U+E000..U+FFFF     EE..EF     80..BF      80..BF
U+10000..U+3FFFF   F0         *90..BF     80..BF     80..BF
U+40000..U+FFFFF   F1..F3     80..BF      80..BF     80..BF
U+100000..U+10FFFF F4         80..*8F     80..BF     80..BF

Comment 7 Jacob Lifshay 2022-03-30 16:22:19 BST

(In reply to Luke Kenneth Casson Leighton from comment #4)
> this is about as bad as it gets:
> https://github.com/rusticstuff/simdutf8/blob/main/src/implementation/x86/
> avx2.rs
> 
> hopelessly unreadable,

that's cuz you're reading the isa abstraction layer, not the core algorithm. the algorithm is here:
https://github.com/rusticstuff/simdutf8/blob/main/src/implementation/algorithm.rs

Comment 8 Jacob Lifshay 2022-03-30 16:32:47 BST

(In reply to Jacob Lifshay from comment #7)
> that's cuz you're reading the isa abstraction layer, not the core algorithm.
> the algorithm is here:
> https://github.com/rusticstuff/simdutf8/blob/main/src/implementation/
> algorithm.rs

the papers describing the algorithms:

https://github.com/simdjson/simdjson#about-simdjson
links from above link:
* enjoy reading our paper
https://arxiv.org/abs/1902.08318
* Parsing Gigabytes of JSON per Second
https://arxiv.org/abs/1902.08318
* Validating UTF-8 In Less Than One Instruction Per Byte
https://arxiv.org/abs/2010.03090
* blog post providing some background and context
https://branchfree.org/2019/02/25/paper-parsing-gigabytes-of-json-per-second/
* simdjson at QCon San Francisco 2019
http://www.youtube.com/watch?v=wlvKAT7SZIQ

Comment 9 Luke Kenneth Casson Leighton 2022-03-30 17:25:21 BST

still unintelligable at an algorithmic level due to this:

                      idx += SIMD_CHUNK_SIZE

no explanations at all:

                let byte_1_low = prev1.and(SimdU8Value::splat(0x0F)).lookup_16(
                    CARRY | OVERLONG_3 | OVERLONG_2 | OVERLONG_4,
                    CARRY | OVERLONG_2,

and there's zero code comments.

the very attempt to include lookup tables and to perform SIMD-ification
is precisely what makes this code 100% hostile.  no comments just buries
what is already dead another 6ft under :)

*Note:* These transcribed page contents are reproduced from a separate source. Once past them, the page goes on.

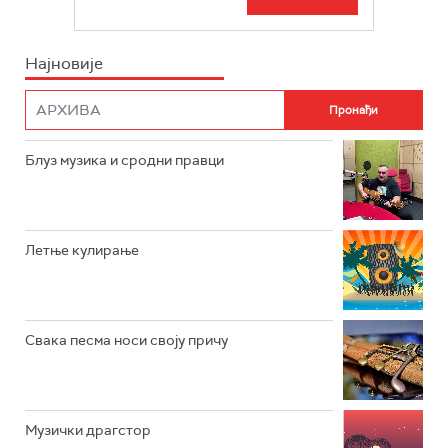
БЕОГРАД 202
ИНФО
Најновије
РАДИО ПЛЕТЕНИЦА
ФИЛМ
РАДИО РОКЕНРОЛЕР
РАДИО ЏУБОКС
Блуз музика и сродни правци
РАДИО ВРТЕШКА
РАДИО ЏЕЗЕР
Летње кулирање
АРХИВ
Свака песма носи своју причу
Музички драгстор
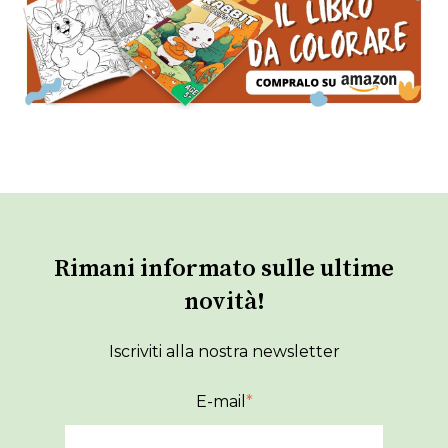
Rimani informato sulle ultime
novità!
Iscriviti alla nostra newsletter
E-mail
*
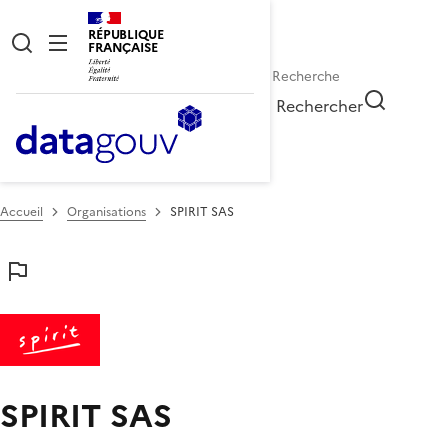
RÉPUBLIQUE
FRANÇAISE
Rechercher
Accueil
Organisations
SPIRIT SAS
SPIRIT SAS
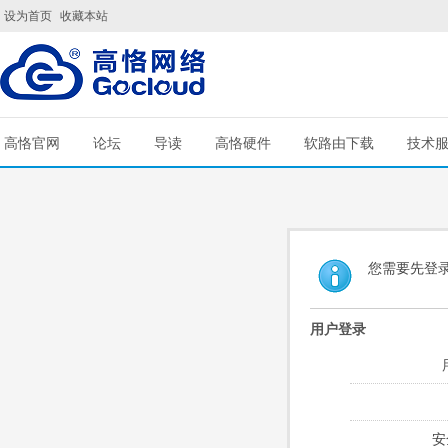
设为首页
收藏本站
高恪官网
论坛
导读
高恪硬件
软路由下载
技术
您需要先登
用户登录
安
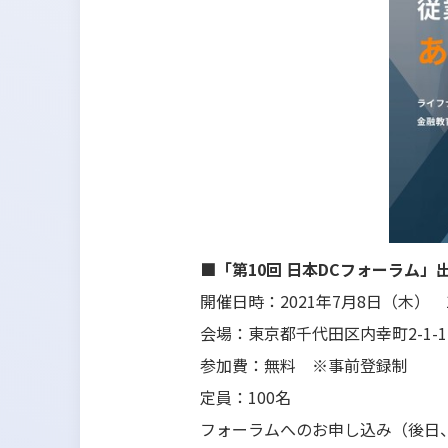
■「第10回 日本DCフォーラム」
開催日時：2021年7月8日（木） 13:
会場：東京都千代田区内幸町2-1
参加費：無料 ※事前登録制
定員：100名
フォーラムへのお申し込み（後日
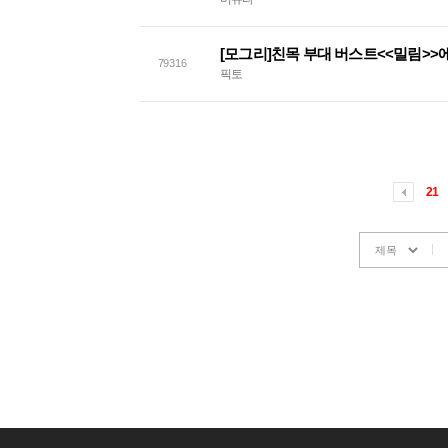
79316
픽토
21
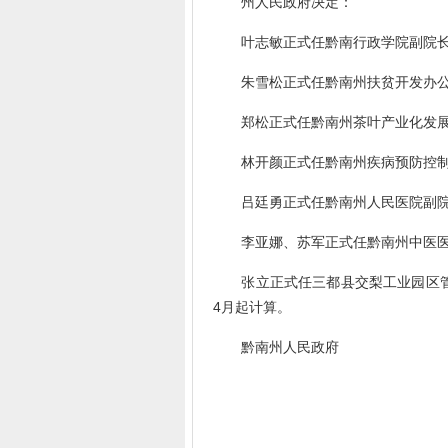
州人民政府决定：
叶志敏正式任黔南行政学院副院长，
朱雪松正式任黔南州扶贫开发办公室
郑松正式任黔南州茶叶产业化发展中
林开颜正式任黔南州疾病预防控制中
吕廷勇正式任黔南州人民医院副院长
李亚娜、苏军正式任黔南州中医医院
张立正式任三都县交梨工业园区管委
4月起计算。
黔南州人民政府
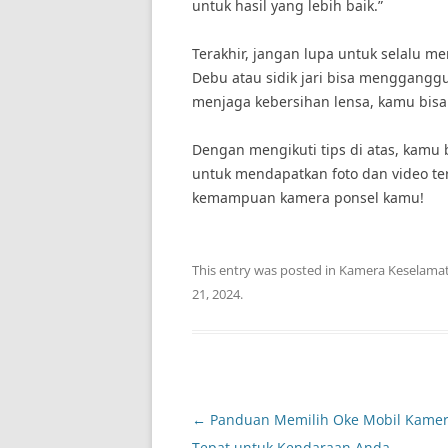
untuk hasil yang lebih baik.”
Terakhir, jangan lupa untuk selalu m
Debu atau sidik jari bisa mengganggu
menjaga kebersihan lensa, kamu bisa
Dengan mengikuti tips di atas, kamu
untuk mendapatkan foto dan video ter
kemampuan kamera ponsel kamu!
This entry was posted in
Kamera Keselama
21, 2024
.
Post
←
Panduan Memilih Oke Mobil Kamer
navigation
Tepat untuk Kendaraan Anda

i have some ideas floating around but until appropriate *scalar* non-optimised
*simple* implementations are found i cannot nail those ideas down.

i expect finding such implementations to be just as hard as for DCT because
"why would you bother, like, y'know, that's so slow ya wasting time, man"

i need to understand the *principle* behind utf8, and when doing REMAP
it needs the *REMAP* system to perform the looping, not the "concept
called packed SIMD where you throw SIMD_CHUNK_SIZEs of data at a wall
and hope for the best".

anything that uses Packed SIMD catastrophically interferes with REMAP, and
with Data-Dependent FailFirst and Predicate-Result Modes.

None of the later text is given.